Il mondo a piedi

Il mondo a piedi
Che senso ha “camminare” oggi? Non è forse un debole significante privo di ogni significato antropologico? Se consideriamo le nostre giornate scandite da corse in automobile, metropolitana o qualsiasi mezzo pubblico, ci rendiamo subito conto che la durata del viaggio è ormai solo un impedimento, un ostacolo che ci divide dal tanto adorato impiego in cui il surrogato di noi stessi si misura giorno dopo giorno evitando la fatica: ottenuto il nostro spazio all’interno del “terziario”. Eppure quest’azione tanto futile, che nel tempo e col tempo stiamo imparando a dimenticare, è la medesima che ha dato il via alla nostra specie: poiché è con la posizione eretta che ha avuto origine quel bipede chiamato Uomo. Ed allora dimenticarci delle nostre gambe, o peggio farne uso solo per comandare i tre pedali che governano la nostra automobile, non sembra un gesto molto saggio. Camminare è soprattutto godere di una libertà che ci consente, nel modo forse meno trasgressivo, di allontanarci dai ritmi frenetici del mondo per ritrovare noi stessi e il tempo per noi stessi...

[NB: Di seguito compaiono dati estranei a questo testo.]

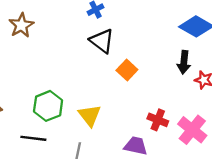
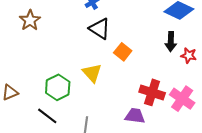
yellow triangle: (90, 115) -> (92, 73), moved
red cross: (158, 120) -> (152, 92), size x1.4
black line: (33, 138) -> (47, 116), turned 35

David Le Breton, docente di Sociologia e Antropologia all'Università di Strasburgo, è autore di numerosi saggi che hanno trovato un discreto seguito anche in Italia. Il mondo a piedi è forse l’opera che più si allontana dalle tematiche di Le Breton, poiché dopo una breve introduzione che ha un sapore decisamente storico-antropologico, il testo è in realtà un dialogo fuori dal tempo e al di là di ogni disciplina: spunti filosofici nietzschiani accompagnano il resoconto di viaggio di Patrick Leigh Fermor; la libertà e l’amore per la natura ispirate dalle parole di Henry David Thoreau si confrontano con le esigenze della vita quotidiana in città. Così - camminando per boschi e attraversando continenti al fianco di esploratori d’altri secoli - ci ritroviamo come i flâneur descritti da Charles Baudelaire in compagnia di Walter Benjamin: impegnati ad interrogarci sull’essenza del passeggiatore moderno tra passages parigini e scorci cittadini fotografati da Eugène Atget.